Sunday, February 06, 2005

Recall's Tempest in a Teacup

Y'know, I don't like to react to the recall group, you could spend your whole day proving how silly they are. But I read one today that just got under my skin.

They're complaining on their blog (HERE) about some materials that are availiable as support for teachers, in particular a brochure by Advocates for Youth called Creating Inclusive Programs.

First of all, the recall guys say:
Another 'recommended resource' for teachers trying to construct a lesson plan for our eighth graders comes from a publication entitled Creating Inclusive Programs, from the gay and lesbian advocacy group, Advocates for Youth.

No, it's not for the eighth grade curriculum, it is listed as a resource for teachers of tenth graders. (Once again, they expect their readers to be too dull to go look for themselves.)

Further, it's not for 'creating a lesson plan," it's to give teachers advice about how to deal with gay students in their classrooms. There are bound to be some gay or bisexual or "questioning' kids in any class, and this pamphlet discusses ways to create a situation where those students feel comfortable and can learn.

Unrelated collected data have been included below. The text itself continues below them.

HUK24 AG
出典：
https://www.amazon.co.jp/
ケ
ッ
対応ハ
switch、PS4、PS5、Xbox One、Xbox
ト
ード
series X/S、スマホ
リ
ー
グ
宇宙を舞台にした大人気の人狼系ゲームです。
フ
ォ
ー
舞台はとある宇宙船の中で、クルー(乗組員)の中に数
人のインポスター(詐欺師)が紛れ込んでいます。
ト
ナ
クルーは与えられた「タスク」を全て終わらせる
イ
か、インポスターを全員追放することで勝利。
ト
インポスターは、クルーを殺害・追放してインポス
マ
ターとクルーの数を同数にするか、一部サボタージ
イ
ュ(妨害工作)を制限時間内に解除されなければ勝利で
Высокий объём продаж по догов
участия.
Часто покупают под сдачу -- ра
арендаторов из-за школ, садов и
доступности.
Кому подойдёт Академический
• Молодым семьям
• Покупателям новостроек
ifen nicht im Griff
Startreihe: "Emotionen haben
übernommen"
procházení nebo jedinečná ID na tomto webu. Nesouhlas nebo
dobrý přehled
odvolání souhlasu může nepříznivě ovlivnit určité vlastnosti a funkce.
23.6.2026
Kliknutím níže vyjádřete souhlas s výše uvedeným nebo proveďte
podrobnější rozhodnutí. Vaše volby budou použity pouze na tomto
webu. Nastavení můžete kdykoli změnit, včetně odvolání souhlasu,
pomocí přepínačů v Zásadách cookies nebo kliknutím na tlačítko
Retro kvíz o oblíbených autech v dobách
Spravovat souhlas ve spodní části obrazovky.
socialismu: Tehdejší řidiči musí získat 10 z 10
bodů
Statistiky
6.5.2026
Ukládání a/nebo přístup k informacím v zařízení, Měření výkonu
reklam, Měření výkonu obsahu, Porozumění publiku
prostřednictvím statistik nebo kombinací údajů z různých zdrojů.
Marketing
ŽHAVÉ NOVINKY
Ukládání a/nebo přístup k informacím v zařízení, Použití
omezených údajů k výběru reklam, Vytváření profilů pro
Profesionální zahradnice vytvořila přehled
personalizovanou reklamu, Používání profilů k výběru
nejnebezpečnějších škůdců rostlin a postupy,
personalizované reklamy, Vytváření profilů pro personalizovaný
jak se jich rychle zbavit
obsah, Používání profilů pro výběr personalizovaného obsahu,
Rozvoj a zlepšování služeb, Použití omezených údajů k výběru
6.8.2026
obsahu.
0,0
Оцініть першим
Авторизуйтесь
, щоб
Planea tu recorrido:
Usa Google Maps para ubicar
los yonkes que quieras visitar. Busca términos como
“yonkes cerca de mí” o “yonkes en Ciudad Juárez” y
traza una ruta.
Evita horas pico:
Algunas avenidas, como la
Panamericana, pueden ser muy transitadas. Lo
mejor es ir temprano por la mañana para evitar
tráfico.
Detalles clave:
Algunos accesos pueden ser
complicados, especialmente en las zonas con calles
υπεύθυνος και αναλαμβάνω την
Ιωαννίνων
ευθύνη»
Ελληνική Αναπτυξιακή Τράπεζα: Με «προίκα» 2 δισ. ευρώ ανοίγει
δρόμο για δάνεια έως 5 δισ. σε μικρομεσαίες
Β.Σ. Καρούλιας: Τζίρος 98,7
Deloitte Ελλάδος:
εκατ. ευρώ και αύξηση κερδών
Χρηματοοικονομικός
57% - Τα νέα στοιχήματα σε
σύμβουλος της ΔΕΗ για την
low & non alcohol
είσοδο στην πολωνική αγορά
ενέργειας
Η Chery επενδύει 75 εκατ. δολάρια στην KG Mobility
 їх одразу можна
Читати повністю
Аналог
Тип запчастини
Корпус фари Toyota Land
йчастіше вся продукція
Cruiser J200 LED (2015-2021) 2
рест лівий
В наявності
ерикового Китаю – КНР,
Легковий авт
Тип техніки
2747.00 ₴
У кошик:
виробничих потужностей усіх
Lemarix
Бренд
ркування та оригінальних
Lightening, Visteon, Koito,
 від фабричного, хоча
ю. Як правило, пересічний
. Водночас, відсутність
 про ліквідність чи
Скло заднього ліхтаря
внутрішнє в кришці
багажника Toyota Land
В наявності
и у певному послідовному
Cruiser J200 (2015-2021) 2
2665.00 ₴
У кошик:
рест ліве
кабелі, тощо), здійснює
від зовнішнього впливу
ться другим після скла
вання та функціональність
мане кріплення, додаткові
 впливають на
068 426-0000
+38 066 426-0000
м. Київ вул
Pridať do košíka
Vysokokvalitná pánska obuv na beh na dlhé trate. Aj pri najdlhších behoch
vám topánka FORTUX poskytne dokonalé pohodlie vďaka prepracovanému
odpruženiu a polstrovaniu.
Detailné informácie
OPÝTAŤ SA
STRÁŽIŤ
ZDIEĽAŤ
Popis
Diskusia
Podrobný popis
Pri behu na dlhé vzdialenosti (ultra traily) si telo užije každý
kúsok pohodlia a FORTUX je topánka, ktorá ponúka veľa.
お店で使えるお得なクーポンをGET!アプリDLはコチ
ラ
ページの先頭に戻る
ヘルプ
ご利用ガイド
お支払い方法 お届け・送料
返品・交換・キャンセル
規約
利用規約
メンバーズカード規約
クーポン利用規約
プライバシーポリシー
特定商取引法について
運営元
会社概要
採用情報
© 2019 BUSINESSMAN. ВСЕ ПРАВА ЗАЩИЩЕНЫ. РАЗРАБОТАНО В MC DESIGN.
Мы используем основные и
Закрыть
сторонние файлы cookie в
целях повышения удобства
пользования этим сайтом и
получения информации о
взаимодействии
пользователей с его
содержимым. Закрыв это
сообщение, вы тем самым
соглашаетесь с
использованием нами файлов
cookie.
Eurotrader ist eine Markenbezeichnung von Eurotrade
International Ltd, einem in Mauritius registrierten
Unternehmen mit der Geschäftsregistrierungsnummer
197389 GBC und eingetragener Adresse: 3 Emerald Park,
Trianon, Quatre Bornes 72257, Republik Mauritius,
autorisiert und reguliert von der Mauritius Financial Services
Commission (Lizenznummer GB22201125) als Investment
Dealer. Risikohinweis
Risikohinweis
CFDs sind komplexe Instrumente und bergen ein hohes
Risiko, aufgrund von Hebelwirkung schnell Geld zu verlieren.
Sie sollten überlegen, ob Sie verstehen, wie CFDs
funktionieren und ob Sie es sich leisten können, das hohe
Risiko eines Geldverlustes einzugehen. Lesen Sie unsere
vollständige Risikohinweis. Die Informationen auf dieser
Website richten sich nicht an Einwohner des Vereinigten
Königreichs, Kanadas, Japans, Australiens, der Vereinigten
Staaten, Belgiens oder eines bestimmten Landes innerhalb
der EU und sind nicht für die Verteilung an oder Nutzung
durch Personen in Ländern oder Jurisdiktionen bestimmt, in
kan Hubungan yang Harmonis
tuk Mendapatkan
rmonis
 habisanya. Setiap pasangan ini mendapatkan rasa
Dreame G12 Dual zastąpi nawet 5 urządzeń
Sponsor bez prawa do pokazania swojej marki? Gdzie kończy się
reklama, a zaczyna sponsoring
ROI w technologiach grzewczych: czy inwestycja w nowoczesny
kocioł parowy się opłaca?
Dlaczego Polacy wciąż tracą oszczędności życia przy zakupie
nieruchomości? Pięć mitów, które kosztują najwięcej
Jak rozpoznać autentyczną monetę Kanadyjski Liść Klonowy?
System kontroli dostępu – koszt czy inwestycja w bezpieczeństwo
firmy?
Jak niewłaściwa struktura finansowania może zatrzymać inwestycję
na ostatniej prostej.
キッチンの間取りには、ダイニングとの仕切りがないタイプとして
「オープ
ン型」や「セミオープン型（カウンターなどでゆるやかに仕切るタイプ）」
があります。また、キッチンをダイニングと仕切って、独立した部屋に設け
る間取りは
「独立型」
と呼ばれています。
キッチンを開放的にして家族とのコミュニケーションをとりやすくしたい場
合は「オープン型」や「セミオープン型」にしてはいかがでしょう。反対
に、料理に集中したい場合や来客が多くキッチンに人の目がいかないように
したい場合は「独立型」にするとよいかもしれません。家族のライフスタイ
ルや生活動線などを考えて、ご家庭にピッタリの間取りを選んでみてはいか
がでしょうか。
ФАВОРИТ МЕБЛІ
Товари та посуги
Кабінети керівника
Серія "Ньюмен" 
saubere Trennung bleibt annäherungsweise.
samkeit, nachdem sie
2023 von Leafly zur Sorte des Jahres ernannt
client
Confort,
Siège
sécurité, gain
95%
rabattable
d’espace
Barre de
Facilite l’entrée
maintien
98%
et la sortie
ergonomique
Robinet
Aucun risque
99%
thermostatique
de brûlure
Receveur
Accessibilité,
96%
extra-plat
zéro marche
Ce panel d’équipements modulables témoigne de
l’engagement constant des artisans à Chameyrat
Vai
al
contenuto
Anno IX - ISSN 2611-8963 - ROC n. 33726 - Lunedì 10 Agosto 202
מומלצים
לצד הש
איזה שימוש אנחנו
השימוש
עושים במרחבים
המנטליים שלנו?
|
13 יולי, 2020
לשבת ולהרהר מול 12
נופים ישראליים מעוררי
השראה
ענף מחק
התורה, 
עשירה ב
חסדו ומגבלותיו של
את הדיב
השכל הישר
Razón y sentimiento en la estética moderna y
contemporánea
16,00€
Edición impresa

Listen to their snark [note: the part in quotes is quoted from the pamphlet, and the comments following are the blogger's]:
"Use inclusive language. Discuss 'partners' instead of always assuming a youth's prospective date or sexual partner is of the opposite gender."

Never say husband/wife or boyfriend/girlfriend as this may alienate a boy or girl in class. 'Partners' is the preferred word here people. Oh, and let's not assume that this person is not your child's sexual partner.

This isn't for use in the classroom. If you're dealing with gay students, then duh, say "partner." The recall blogger would want you to call the partner of a gay male his "girlfriend," it seems. Now, there's a big step forward for education, eh?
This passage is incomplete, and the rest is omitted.